Configuring backend:

  1. Create a Model that will have an url field and annotate it with @document specifying which tasks should be created when importing document, ie.:
from moonsheep.registry import document

@document(on_import_create=['opora.tasks.FindTableTask'])
class Report(models.Model):
    """
    The whole document to transcript
    """
    # initial data
    url = models.URLField(verbose_name=_("report URL"), unique=True)

    # all other fields should have null=True set so such object may be created just based on url.
    # later tasks will fill in other details 

If several tasks should be created for one document just list them:

@document(on_import_create=['kmonitor_ad.tasks.Section1PersonalData', 'kmonitor_ad.tasks.Section2Properties', 'kmonitor_ad.tasks.Section3Movables'])

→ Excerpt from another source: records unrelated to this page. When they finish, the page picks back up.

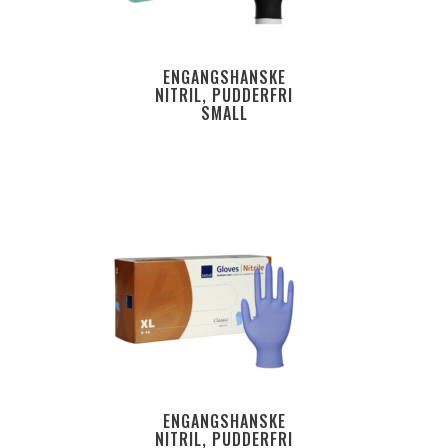
ENGANGSHANSKE
NITRIL, PUDDERFRI
SMALL
ENGANGSHANSKE
NITRIL, PUDDERFRI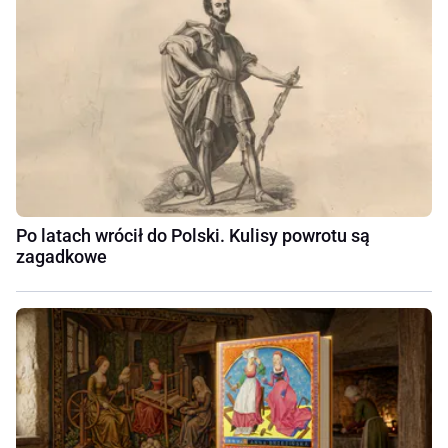
Po latach wrócił do Polski. Kulisy powrotu są
zagadkowe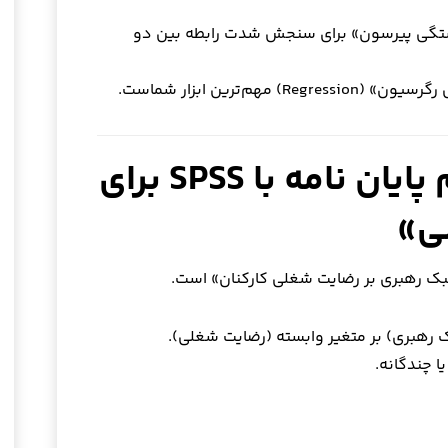
تگی پیرسون» برای سنجش شدت رابطه بین دو
Regression) مهم‌ترین ابزار شماست.
مثال کاربردی: انجام پایان نامه با SPSS برای
ی»
سبک رهبری بر رضایت شغلی کارکنان» است.
رهبری) بر متغیر وابسته (رضایت شغلی).
 چندگانه.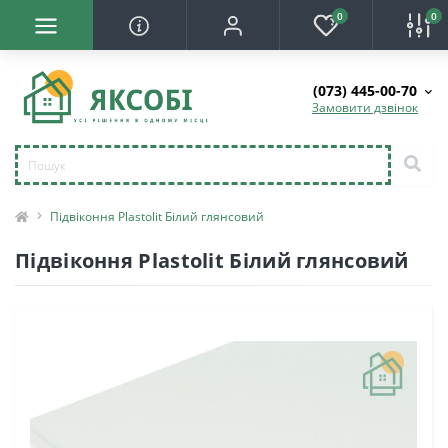
0
0
(073) 445-00-70
Замовити дзвінок
Підвіконня Plastolit Білий глянсовий
Підвіконня Plastolit Білий глянсовий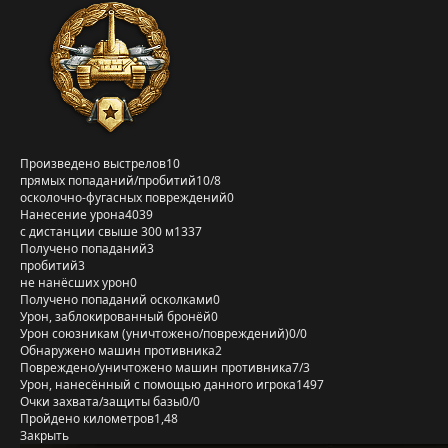
Произведено выстрелов
10
прямых попаданий/пробитий
10/8
осколочно-фугасных повреждений
0
Нанесение урона
4039
с дистанции свыше 300 м
1337
Получено попаданий
3
пробитий
3
не нанёсших урон
0
Получено попаданий осколками
0
Урон, заблокированный бронёй
0
Урон союзникам (уничтожено/повреждений)
0/0
Обнаружено машин противника
2
Повреждено/уничтожено машин противника
7/3
Урон, нанесённый с помощью данного игрока
1497
Очки захвата/защиты базы
0/0
Пройдено километров
1,48
Закрыть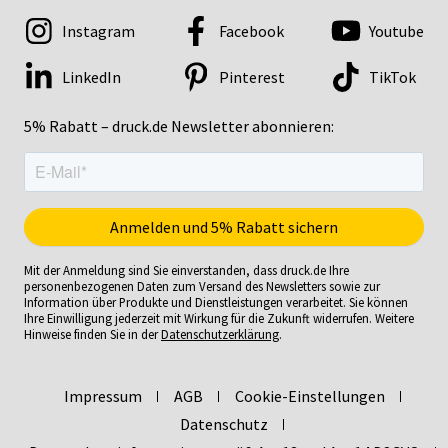
Instagram
Facebook
Youtube
LinkedIn
Pinterest
TikTok
5% Rabatt – druck.de Newsletter abonnieren:
Mit der Anmeldung sind Sie einverstanden, dass druck.de Ihre
personenbezogenen Daten zum Versand des Newsletters sowie zur
Information über Produkte und Dienstleistungen verarbeitet. Sie können
Ihre Einwilligung jederzeit mit Wirkung für die Zukunft widerrufen. Weitere
Hinweise finden Sie in der
Datenschutzerklärung
.
Impressum
AGB
Cookie-Einstellungen
Datenschutz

Then import documents. Right now only the import from HTTP index listings via command line is supported:

python manage.py moonsheep_import_http --host http://user@host/root  dir1 dir2/file1
python manage.py moonsheep_import_http http://user@host/root/dir1
python manage.py moonsheep_import_http http://user@host/root/dir1 -f *.pdf --dry-run

Options:

  • --host specify host for all files/dirs specified later
  • -f include files matching pattern
  • --dry-run - see which files will be imported without actually importing them

Users & authentication

Moonsheep user is a custom class substituting auth.User as explained here: https://docs.djangoproject.com/en/2.2/topics/auth/customizing/#substituting-a-custom-user-model

It uses email as an unique key and supports a range of authentication methods that can be configured by setting MOONSHEEP['USER_AUTHENTICATION'] to:

  • nickname Auto-generated pseudonymous nicknames so volunteers can follow their statistics without leaving email or creating an account

    In order to setup such authentication you need to add to your project's urls an entry dedicated to choosing randomly a nickname:

    from moonsheep.views import ChooseNicknameView
    
    urlpatterns = [
      # name needs to be set to 'choose-nickname'
      path('get-a-nickname', ChooseNicknameView.as_view(template_name='nickname.html'), name='choose-nickname'),
    ]
  • anonymous Users are created on the fly and automatically logged in so we know which contributions comes from who, but we don't store any identifying information.

Manual verification

There might be documents which have parts hard to decipher. In case that multiple volunteers got very different results, there is a way to bring such task for a manual verification by a moderator.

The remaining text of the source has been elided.